## Records supplied
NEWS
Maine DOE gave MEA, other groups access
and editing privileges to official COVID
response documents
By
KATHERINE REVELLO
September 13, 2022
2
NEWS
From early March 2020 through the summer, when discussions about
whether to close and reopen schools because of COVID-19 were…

## Work task
The expected answer is one number: how many lines above contain "COVID".

## Reply
2